No Tolerance for High Maintenance

No Tolerance for High Maintenance

Fed up with rising costs of software maintenance, CIOs are finding they have the power to negotiate better terms up front and get more bang for their buck

If there's one thing that CIOs agree on, it's maintenance fees. They're a great value for the money; the upgrades that the fees entitle you to provide the right solution at the right time. In fact, most CIOs write that yearly cheque with a smile.

And pigs fly. CIOs put maintenance fees in the same category as death and taxes - dreaded yet unavoidable. Licensing a piece of software buys you only the right to use it; if your organisation wants support, upgrades and patches, vendors demand an additional annual fee in the ballpark of 17 per cent to 20 per cent of the up-front cost. A company that purchased a million-dollar ERP package, for example, could pay $US200,000 for maintenance every year. Well, that's $US200,000 for the first year of the contract, really, since rates often increase as the contract wears on. "We always have the 3 per cent updraught, kind of a cost-of-living increase on all maintenance fees," said Mark Ain, CEO of Kronos, in a conference call discussing his company's fourth-quarter results for 2002. Ain was explaining to financial analysts that the HR systems manufacturer's revenue stream would grow every year because Kronos's customers had no choice but to pay those fees.

It's precisely that attitude that makes CIOs feel they're being taken advantage of. "I don't want to go to an extreme and call it extortion," says Doron Cohen, senior vice president and CIO of Canada Life Financial, searching for the right word to express his frustration.
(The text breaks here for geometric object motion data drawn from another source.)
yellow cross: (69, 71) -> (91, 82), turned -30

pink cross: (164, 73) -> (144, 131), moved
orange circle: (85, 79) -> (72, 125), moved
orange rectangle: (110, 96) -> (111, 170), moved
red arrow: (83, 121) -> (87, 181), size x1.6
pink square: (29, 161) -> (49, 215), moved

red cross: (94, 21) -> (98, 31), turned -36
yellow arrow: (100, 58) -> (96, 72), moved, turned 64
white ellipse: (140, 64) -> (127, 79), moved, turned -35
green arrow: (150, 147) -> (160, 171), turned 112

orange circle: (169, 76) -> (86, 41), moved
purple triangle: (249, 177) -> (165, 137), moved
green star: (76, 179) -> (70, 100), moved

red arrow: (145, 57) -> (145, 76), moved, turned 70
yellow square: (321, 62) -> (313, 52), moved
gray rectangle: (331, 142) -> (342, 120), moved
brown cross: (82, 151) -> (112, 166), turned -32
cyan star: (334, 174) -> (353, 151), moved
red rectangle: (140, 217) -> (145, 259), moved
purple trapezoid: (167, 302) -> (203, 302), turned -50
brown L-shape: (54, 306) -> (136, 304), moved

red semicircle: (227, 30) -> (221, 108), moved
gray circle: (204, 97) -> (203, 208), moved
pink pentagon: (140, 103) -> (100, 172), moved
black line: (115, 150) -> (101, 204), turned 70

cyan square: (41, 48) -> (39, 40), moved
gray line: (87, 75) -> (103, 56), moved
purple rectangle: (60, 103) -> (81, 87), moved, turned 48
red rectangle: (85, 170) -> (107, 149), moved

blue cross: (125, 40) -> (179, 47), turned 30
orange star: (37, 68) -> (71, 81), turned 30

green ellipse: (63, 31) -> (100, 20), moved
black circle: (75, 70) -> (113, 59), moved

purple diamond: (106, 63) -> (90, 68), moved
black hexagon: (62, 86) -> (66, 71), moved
But he does, after an extra minute of stewing hardens his conviction. "I'm looking at extortion money, and I'm not happy about it," he says.

"Very often the focus of the people buying is more on 'How much do I have to buy, and What kind of discount can I get?'" says Scott Rosenberg, whose company, Miro Consulting, specialises in helping companies negotiate contracts with Oracle. "There's less focus on 'Now that we have got married, what is that marriage going to be like?'"

Until now. The frustration over maintenance fees has taught CIOs to focus on the terms that will shape the vendor-customer relationship before entering into a deal. While in the past those fees have been nonnegotiable, CIOs' recent insistence on working out favourable terms - combined with tighter IT budgets - has changed that. They are negotiating better terms up front, renegotiating midcontract and, in some cases, running software without maintenance.